A large number of people have developed models for predicting the outcomes of college basketball games. For those that have made their picks publicly available, ThePredictionTracker does a great service by tracking the live performance of each model over the course of the season. Unfortunately, it's difficult to do a direct comparison of models using the summary page on the Tracker. For one thing, each model has predicted a different subset of games (in many cases this is accidental -- schedules get modified and web scrapers don't pick up the changes -- but some models don't start making picks altogether until weeks or months into the season). Further, there are a few misprinted lines in the Tracker data. For example, the Tracker shows an opening line of -22 and a closing line of +64.5 for UCLA vs. Presbyterian on 11/19/2019 (the line closed at -23 or -23.5 depending on the book).

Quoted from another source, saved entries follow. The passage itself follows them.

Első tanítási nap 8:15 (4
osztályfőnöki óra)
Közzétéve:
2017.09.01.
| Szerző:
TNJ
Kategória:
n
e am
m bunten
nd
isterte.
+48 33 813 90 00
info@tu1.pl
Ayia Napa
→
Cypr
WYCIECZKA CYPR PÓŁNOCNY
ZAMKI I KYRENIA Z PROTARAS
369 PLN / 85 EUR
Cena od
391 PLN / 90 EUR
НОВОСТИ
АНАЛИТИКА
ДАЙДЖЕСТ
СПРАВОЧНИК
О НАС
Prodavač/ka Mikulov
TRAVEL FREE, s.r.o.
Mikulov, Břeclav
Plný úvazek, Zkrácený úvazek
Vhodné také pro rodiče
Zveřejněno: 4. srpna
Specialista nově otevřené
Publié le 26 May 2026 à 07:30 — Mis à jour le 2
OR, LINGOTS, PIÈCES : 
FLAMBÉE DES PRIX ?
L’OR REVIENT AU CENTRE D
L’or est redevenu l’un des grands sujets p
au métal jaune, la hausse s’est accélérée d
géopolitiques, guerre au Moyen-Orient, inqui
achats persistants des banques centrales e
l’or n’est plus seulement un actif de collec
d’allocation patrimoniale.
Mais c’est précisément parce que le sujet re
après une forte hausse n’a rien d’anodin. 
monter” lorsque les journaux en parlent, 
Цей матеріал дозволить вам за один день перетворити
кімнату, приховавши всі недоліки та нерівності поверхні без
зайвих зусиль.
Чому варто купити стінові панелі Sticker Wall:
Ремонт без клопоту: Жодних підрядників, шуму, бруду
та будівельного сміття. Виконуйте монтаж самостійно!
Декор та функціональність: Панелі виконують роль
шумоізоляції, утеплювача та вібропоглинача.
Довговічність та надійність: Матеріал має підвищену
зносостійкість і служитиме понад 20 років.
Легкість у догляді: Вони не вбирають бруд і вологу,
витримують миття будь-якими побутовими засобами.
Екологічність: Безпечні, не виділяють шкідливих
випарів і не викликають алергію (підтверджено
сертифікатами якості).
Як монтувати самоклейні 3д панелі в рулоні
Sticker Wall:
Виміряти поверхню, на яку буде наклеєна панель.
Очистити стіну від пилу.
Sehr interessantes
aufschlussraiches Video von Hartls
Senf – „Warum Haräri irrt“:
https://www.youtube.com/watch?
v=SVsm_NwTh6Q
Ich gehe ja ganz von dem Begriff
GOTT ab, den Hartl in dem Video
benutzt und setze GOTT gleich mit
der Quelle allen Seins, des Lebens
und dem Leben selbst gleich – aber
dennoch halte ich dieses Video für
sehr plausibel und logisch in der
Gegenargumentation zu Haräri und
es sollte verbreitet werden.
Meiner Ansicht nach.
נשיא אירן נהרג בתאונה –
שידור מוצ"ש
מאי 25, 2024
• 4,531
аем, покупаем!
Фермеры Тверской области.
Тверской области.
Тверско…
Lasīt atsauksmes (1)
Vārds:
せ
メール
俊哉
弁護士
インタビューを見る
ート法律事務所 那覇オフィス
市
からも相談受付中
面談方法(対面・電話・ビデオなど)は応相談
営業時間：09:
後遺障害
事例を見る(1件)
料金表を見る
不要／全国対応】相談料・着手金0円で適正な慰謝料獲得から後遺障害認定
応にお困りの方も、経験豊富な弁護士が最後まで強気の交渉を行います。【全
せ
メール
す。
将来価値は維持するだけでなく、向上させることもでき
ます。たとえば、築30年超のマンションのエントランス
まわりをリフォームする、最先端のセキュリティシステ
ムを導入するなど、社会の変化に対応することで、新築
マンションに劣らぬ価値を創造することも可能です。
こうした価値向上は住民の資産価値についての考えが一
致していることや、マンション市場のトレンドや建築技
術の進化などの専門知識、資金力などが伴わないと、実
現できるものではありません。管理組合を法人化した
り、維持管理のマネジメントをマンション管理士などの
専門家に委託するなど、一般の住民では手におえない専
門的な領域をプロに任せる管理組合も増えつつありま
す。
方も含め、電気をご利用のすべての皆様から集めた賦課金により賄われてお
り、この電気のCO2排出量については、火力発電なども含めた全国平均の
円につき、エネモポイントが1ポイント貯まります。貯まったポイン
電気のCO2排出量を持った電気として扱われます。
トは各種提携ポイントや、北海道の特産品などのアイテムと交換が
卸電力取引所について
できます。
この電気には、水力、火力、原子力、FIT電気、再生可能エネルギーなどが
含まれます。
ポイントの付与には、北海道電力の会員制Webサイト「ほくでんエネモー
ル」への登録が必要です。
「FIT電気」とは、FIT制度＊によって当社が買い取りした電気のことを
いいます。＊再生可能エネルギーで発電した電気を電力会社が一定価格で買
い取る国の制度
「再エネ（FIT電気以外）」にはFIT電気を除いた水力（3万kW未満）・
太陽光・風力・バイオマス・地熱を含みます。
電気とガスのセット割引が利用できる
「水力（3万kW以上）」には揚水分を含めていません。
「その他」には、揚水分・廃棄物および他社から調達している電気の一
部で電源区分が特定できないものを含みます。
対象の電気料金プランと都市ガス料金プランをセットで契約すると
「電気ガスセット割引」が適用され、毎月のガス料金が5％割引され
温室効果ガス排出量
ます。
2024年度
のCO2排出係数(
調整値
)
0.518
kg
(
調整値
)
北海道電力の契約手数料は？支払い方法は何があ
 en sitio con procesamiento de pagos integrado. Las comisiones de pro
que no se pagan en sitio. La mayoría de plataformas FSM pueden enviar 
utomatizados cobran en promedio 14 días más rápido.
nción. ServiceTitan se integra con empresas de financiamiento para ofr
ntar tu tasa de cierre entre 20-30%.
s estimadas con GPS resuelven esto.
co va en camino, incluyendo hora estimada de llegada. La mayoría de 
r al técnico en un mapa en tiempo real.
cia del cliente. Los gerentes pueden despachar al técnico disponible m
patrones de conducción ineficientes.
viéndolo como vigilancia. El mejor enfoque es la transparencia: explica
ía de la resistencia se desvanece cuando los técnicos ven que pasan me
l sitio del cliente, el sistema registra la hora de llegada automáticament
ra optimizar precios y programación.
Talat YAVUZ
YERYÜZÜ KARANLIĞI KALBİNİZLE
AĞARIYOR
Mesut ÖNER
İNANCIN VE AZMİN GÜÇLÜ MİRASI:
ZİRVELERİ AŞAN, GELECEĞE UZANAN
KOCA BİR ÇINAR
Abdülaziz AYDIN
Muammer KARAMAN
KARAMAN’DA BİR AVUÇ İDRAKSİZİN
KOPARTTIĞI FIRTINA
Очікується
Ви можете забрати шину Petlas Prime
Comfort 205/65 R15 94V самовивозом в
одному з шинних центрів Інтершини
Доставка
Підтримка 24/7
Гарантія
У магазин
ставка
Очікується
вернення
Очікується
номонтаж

Throughout the 2018-19 season, I'll try to update this page with some further analysis of the Tracker data. For what follows, I chose a subset of models which have made picks since the very beginning of the season, and I threw out games for which any of those models did not make a pick. In a (somewhat lazy) attempt to address misprinted lines, I filtered out any games for which the opening and closing lines differed by more than 5 points (it's very rare that this really happens).

Results are shown as of 2019-03-13 for a set of 4876 games:
Mean Squared Error (MSE) Model
123.717 Line
125.066 Opening Line
125.447 Erik Forseth
126.209 TeamRankings
127.318 Dokter Entropy
129.065 Sagarin Rating
129.450 Sagarin Predictor
129.745 Sagarin Golden Mean
131.098 Kenneth Massey
131.895 ESPN BPI
133.166 DRatings.com
134.225 Sonny Moore
138.077 StatFox
138.136 ComPughter Ratings
145.951 Sagarin Recent

Binary Straight Up (%) Model
74.17 Opening Line
74.15 Erik Forseth
73.97 Line
73.67 Sagarin Predictor
73.60 TeamRankings
73.56 Sagarin Rating
73.38 Sagarin Golden Mean
73.35 ESPN BPI
73.28 Dokter Entropy
73.09 Kenneth Massey
72.94 DRatings.com
72.62 Sonny Moore
72.55 StatFox
72.55 ComPughter Ratings
71.40 Sagarin Recent

Clearly the line is the best statistical predictor of the outcome. Nevertheless, we can ask how each model would have done against the spread, shown below:
Against the Spread (%) Model
51.39 ESPN BPI
50.69 Sagarin Golden Mean
50.18 Sagarin Rating
50.11 TeamRankings
50.05 Sonny Moore
49.99 Erik Forseth
49.87 Dokter Entropy
49.85 Sagarin Predictor
49.57 StatFox
49.51 DRatings.com
49.30 Kenneth Massey
49.24 Sagarin Recent
49.16 Opening Line
48.24 ComPughter Ratings

Although no individual model predicts the point spread as well as the line, we might ask whether any linear combination of models can do so. Let's regress the observed margins of victory onto the predictions of each model, but constrain the regression to have nonnegative coefficients. This would give the optimal (backward-looking) mixture of predictors. We find:
Coefficient Model
0.489 Erik Forseth
0.267 Dokter Entropy
0.168 ESPN BPI
0.045 Sagarin Golden Mean
0.038 Sonny Moore
0.009 StatFox
0.000 Kenneth Massey
0.000 Sagarin Rating
0.000 TeamRankings
0.000 Sagarin Recent
0.000 Sagarin Predictor
0.000 DRatings.com
0.000 ComPughter Ratings

The MSE of this hypothetical predictor would be 124.59. Note that this is optimistic, since in addition to being backward-looking, we both fit the model and then computed the MSE using the full dataset.

Out of curiosity, what if we included the line itself in the above regression? Can any of our models add value when combined with the line?
Coefficient Model
0.731 Line
0.146 Erik Forseth
0.100 ESPN BPI
0.054 Dokter Entropy
0.000 Opening Line
0.000 Kenneth Massey
0.000 Sagarin Rating
0.000 Sonny Moore
0.000 TeamRankings
0.000 StatFox
0.000 Sagarin Recent
0.000 Sagarin Predictor
0.000 Sagarin Golden Mean
0.000 DRatings.com
0.000 ComPughter Ratings

It seems that a few of the models are able to add (marginal) value to the line. The hypothetical MSE of this mixture would be 123.366.